Discovery and characterization of Novel NAD+-dependent formate dehydrogenases (FDHs) for enzymatic Carbon Dioxide-Formate Interconversion

Formate dehydrogenases (FDHs) have become important biocatalysts for the reduction of CO₂ and the oxidation of formate with potential uses in the manufacture of biofuel and industrial carbon capture. However, these enzymes’ cofactor selectivity, stability, and efficiency remain significant obstacles to their broad application. In order to identify the key sequence determinants of FDH’s thermostability and catalytic capabilities, we applied a directed evolution approach as well as phylogenetic-driven selection of novel enzymes. A comprehensive screening and mutagenesis approach, including site-directed, site-saturation, and random mutagenesis, was employed to identify and optimize novel FDH variants. The resulting enzymes were expressed, purified, and characterized through kinetic assays. In addition, we identified new FDHs using phylogenetic analysis, such as MkaFDH, which demonstrated robust thermostability by continuing to function at 60°C as confirmed by far-UV circular dichroism (CD) and its high catalytic efficiency (kcat/Km= 0.44 s-1mM-1) suggested its potential industrial application.

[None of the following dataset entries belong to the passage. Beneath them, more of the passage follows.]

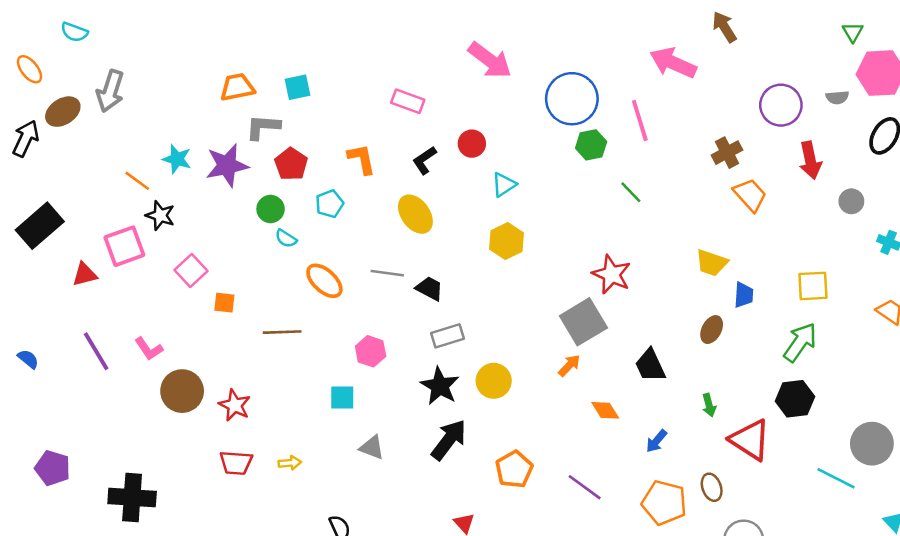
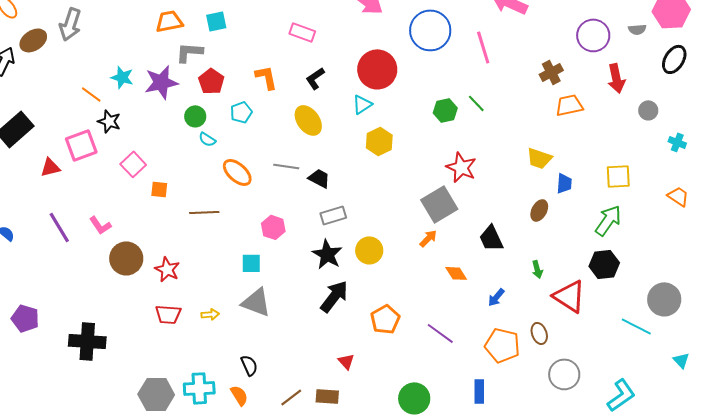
red circle: (472, 144) -> (377, 69), moved, size x1.8
green hexagon: (591, 145) -> (445, 110), moved
cyan triangle: (504, 185) -> (362, 104), moved
orange trapezoid: (750, 195) -> (569, 105), turned -60
gray triangle: (372, 447) -> (256, 302), moved, size x1.5

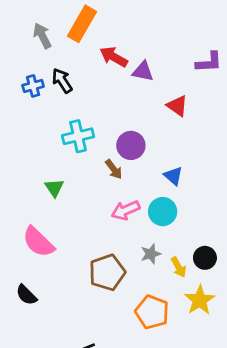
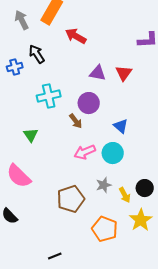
purple triangle: (143, 71) -> (98, 73), moved
blue cross: (33, 86) -> (15, 67), moved
red triangle: (177, 106) -> (124, 73), turned 30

According to kinetic experiments, PboFDH showed the capacity to use NADP⁺ as a substitute cofactor with 0.045 U/mg, whereas TarFDH effectively catalyzed the reduction of CO₂ to formate with promising efficiency arriving at 0.15 s-1mM-1. Additionally, activity tests suggested metal-independent catalysis by showing that the presence of divalent metal ions, such as Mn2+, did not increase FDH activity and further research into pH, buffer conditions, and PEG effects yielded important information for enzyme optimization. This work expands our understanding of FDH diversity and function, offering a foundation for future applications in sustainable CO₂ conversion and bio-based energy systems. The engineered FDHs presented here hold promise for industrial-scale CO₂ reduction and formate-driven bio-catalysis.